Section 197(c) provides that where any undisclosed income [which has accrued or arisen or received prior to commencement of this scheme] and no declaration in respect of such income is made, such income shall be deemed to have accrued or arisen or received in the year in which a notice under section 142/143(2)/148/153A/153C is issued by the Assessing Officer, and the provisions of the Income Tax Act'1961 shall apply accordingly.

To understand the implication from the revenue's perspective, let us assume, that some undisclosed income pertaining to A.Y. 2014-15, of say 10 crores, is detected by the department in F.Y. 2016-17 ( say in December’2016).
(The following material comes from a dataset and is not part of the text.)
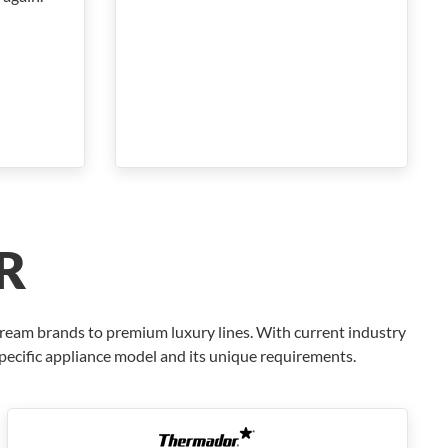
R
tream brands to premium luxury lines. With current industry
specific appliance model and its unique requirements.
Under normal provisions of Income Tax Act' 1961, as per Section 149, notice u/s 148 can be issued for A.Y. 2014-15 up to 31-03-2021. Assessment u/s147 shall be made for A.Y. 2014-15 and interest u/s 234B and 234C shall be levied, beginning from A.Y. 2014- 15.

However, following a strict interpretation of Section 197(c) of the Finance Act' 2016, it appears that the Income so escaped for assessment for A.Y. 2014-15 shall be deemed to be the Income of A.Y. 2017-18. Pursuant to it, department will lose significant interest since u/s 194(c) , the income is deemed to be the income of the current year as thus there is no question of levying interest w.e.f from the year in respect of which the Income escaped assessment.
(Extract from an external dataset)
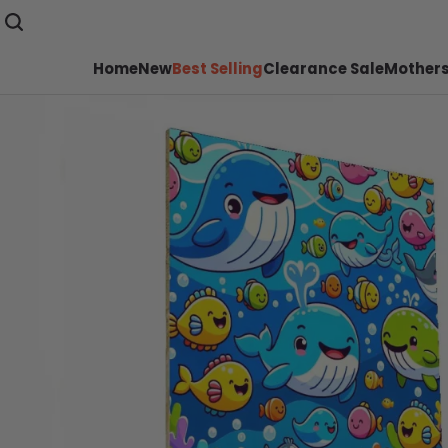
Home
New
Best Selling
Clearance Sale
Mothers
Therefore, by incorporating the above provision i.e. 197(c) under this scheme, the mechanism of limitation prescribed under the Act seems to be erased by the legislature.

IV. Addressing the controversy in the Union Budget 2017-18:-

In view of the aforementioned legal position and the various representations received from stakeholders citing genuine hardships if Section 197(c) of the Finance Act'2016 is made applicable, the Hon'ble FM proposed to omit clause (c) of section 197 of the Finance Act, 2016. This amendment will take effect retrospectively from lst June, 2016.
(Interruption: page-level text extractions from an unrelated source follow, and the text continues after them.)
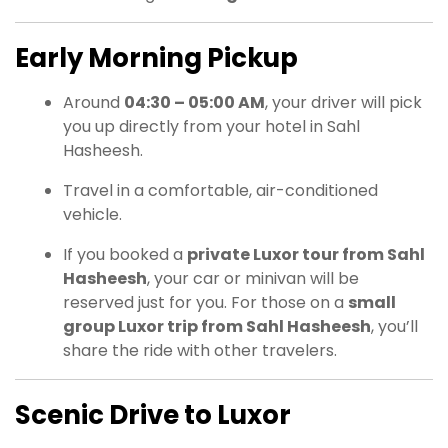
Early Morning Pickup
Around
04:30 – 05:00 AM
, your driver will pick
you up directly from your hotel in Sahl
Hasheesh.
Travel in a comfortable, air-conditioned
vehicle.
If you booked a
private Luxor tour from Sahl
Hasheesh
, your car or minivan will be
reserved just for you. For those on a
small
group Luxor trip from Sahl Hasheesh
, you’ll
share the ride with other travelers.
Scenic Drive to Luxor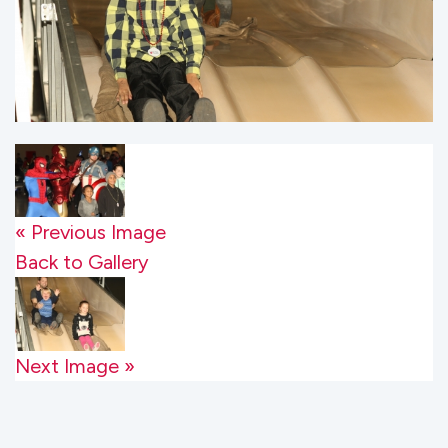
« Previous Image
Back to Gallery
Next Image »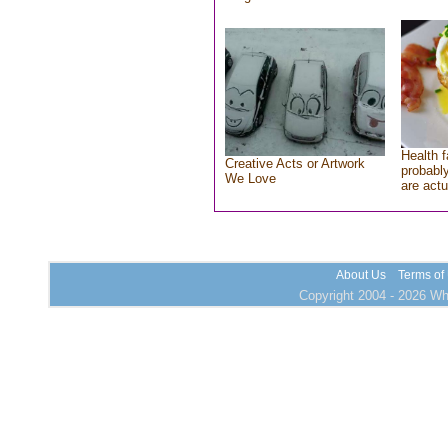
Health f
Creative Acts or Artwork
probably
We Love
are actu
About Us
Terms of
Copyright 2004 - 2026 Who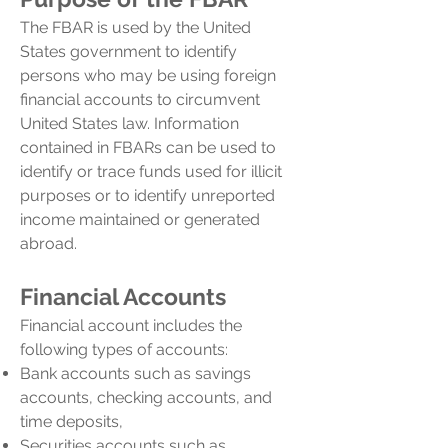
The FBAR is used by the United
States government to identify
persons who may be using foreign
financial accounts to circumvent
United States law. Information
contained in FBARs can be used to
identify or trace funds used for illicit
purposes or to identify unreported
income maintained or generated
abroad.
Financial Accounts
Financial account includes the
following types of accounts:
Bank accounts such as savings
accounts, checking accounts, and
time deposits,
Securities accounts such as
However, in order to protect the interest of the revenue in cases where tangible evidence(s) are found during a search or seizure operation (including 132A cases) and the same is represented in the form of undisclosed investment in any asset, it is also proposed that section 153A relating to search assessments be amended to provide that notice under the said section can be issued for an assessment year or years beyond the sixth assessment year already provided up to the tenth assessment year if -

(i) the Assessing Officer has in his possession books of accounts or other documents or evidence which reveal that the income which has escaped assessment amounts to or is likely to amount to fifty lakh rupees or more in one year or in aggregate in the relevant four assessment years(falling beyond the sixth year);

(ii) such income escaping assessment is represented in the form of asset;

(iii) the income escaping assessment or part thereof relates to such year or years.

Necessary enabling amendment to this effect is also proposed u/s 153A and 153C of the act. It is however proposed that the amended provisions of section 153A shall apply where search under section 132 is initiated or requisition under section 132A is made on or after the 1st day of April, 2017.

Disclaimer: The contents of this document are solely for informational purpose. It does not constitute professional advice or a formal recommendation. While due care has been taken in preparing this document, the existence of mistakes and omissions herein is not ruled out.